Catlin views himself as a producer “in the classic sense”—a curator and facilitator who blends his vision with those of his collaborators. In 2018, he teamed up with Tucson artist Lando Chill for the album Black Ego; last fall he released Don’t Play It Straight, a joint project with Queens rapper ELUCID. By contrast, he calls 2121 the work of a “hive mind,” a decentralized process by which “the finished product wasn’t something I would have ever thought of or composed.”

“Some of the harmonies, nobody thought of them [first],” Catlin says, “because I sent the track out to three people at the same time, and they didn’t hear each other. They sent their work back to me, and I used one of each of their notes.” 

If there is a center point to 2121, other than Catlin—who plays drums, bass, guitars, and various keyboards and synths on the record—it’s cellist Jordan Hamilton and saxophonist Jarad “The Saxsquatch” Selner, who appear on eight tracks apiece, often in tandem.
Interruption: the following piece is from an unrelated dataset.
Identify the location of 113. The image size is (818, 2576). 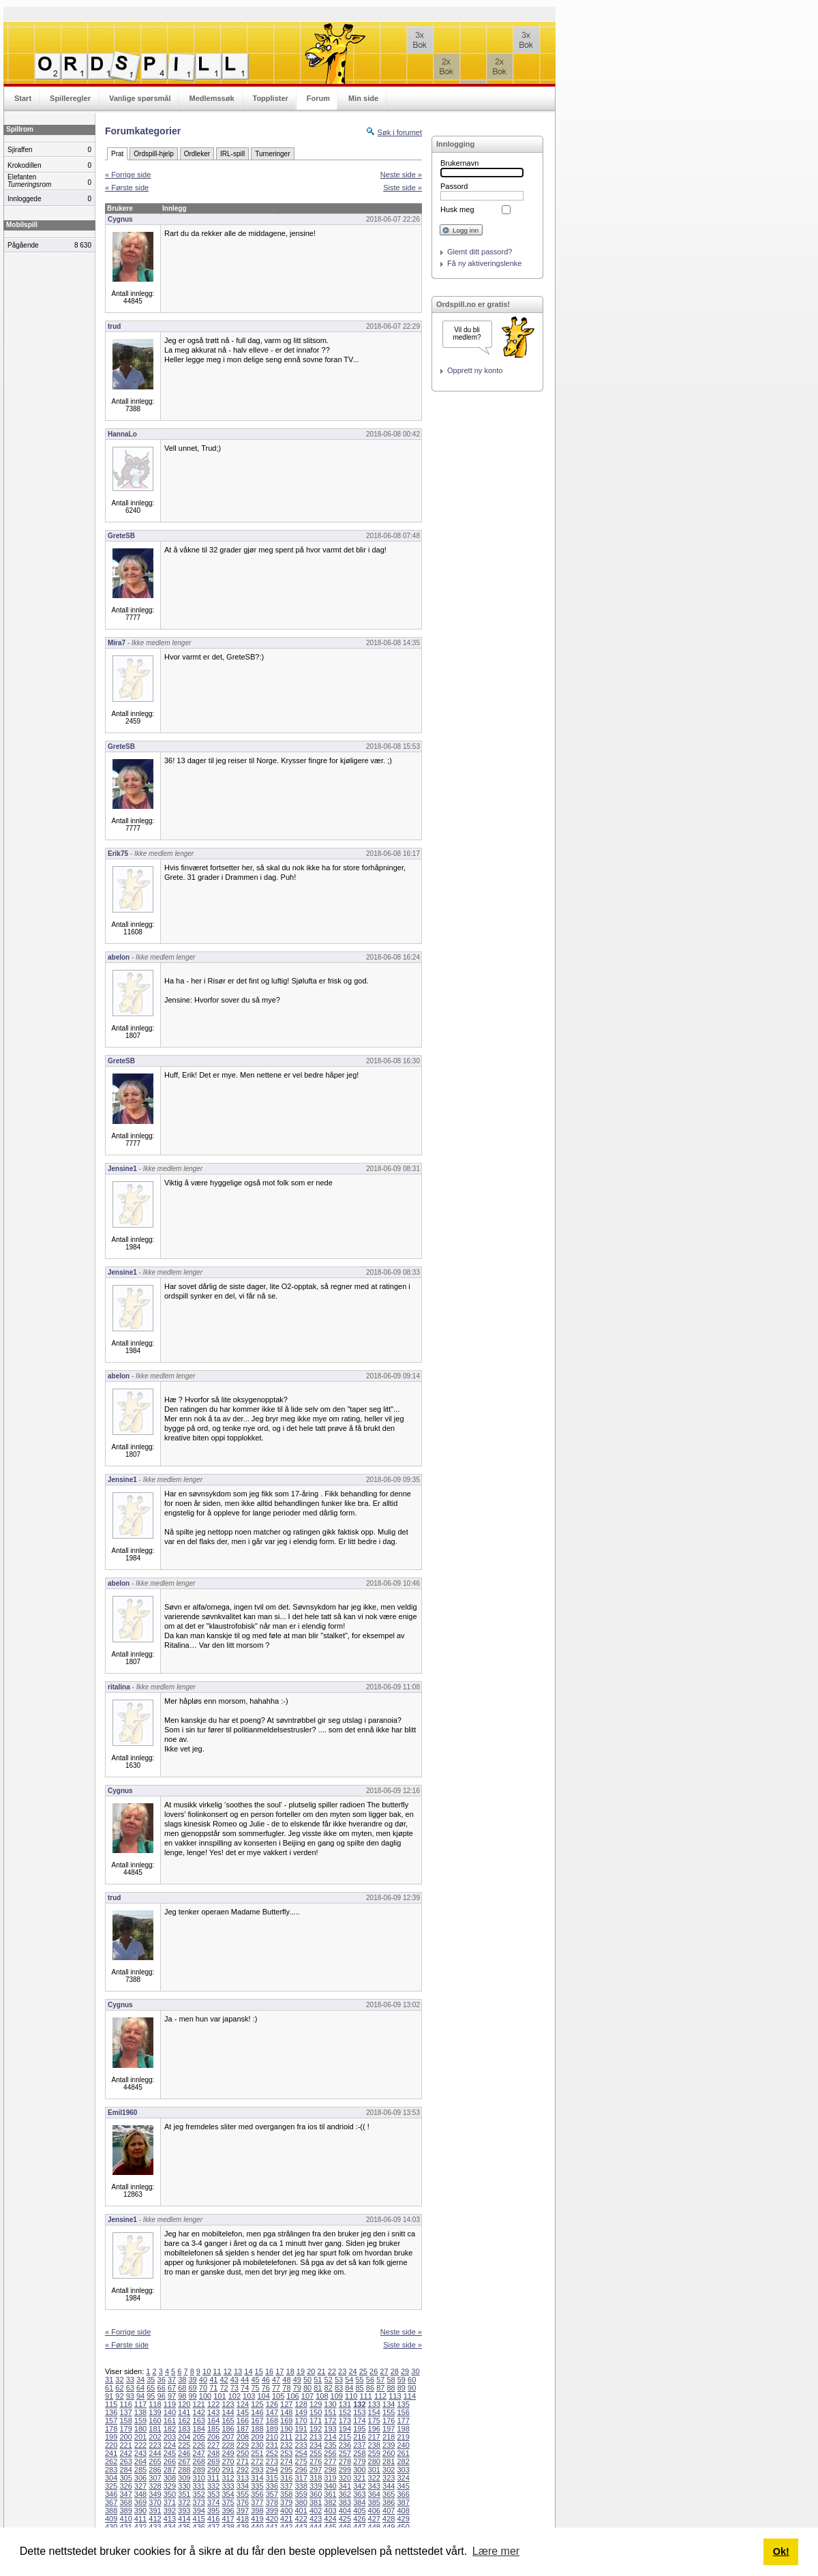
(395, 2396).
Catlin recorded with Seiner at nights on the stage of a 100-year-old theater, resulting in cavernous reverb; then, he passed those recordings to Hamilton. “All three of us come together kind of as an arrangement group,” he says. Together, they make the array of voices on the album feel more united.

2121 courts the future in a very different way than Doctor Who or Forbidden Planet. Catlin offers an appealing notion that the album, for those who worked on it, may have represented a modest but tangible step in a positive direction. “You’re living your current life, but you’re also kind of setting these energy intentions. You’re setting the cardinal direction you’re heading towards at all times in your life,” he says. “And there’s this interest, to me, of what direction we’re heading together, even if that means with the group of us who worked on this album. Like, what are we changing about our course, just even if it means we’re happier people, or fulfilled because we had fun making it? What about our future is defined by little collectives of people creating together?”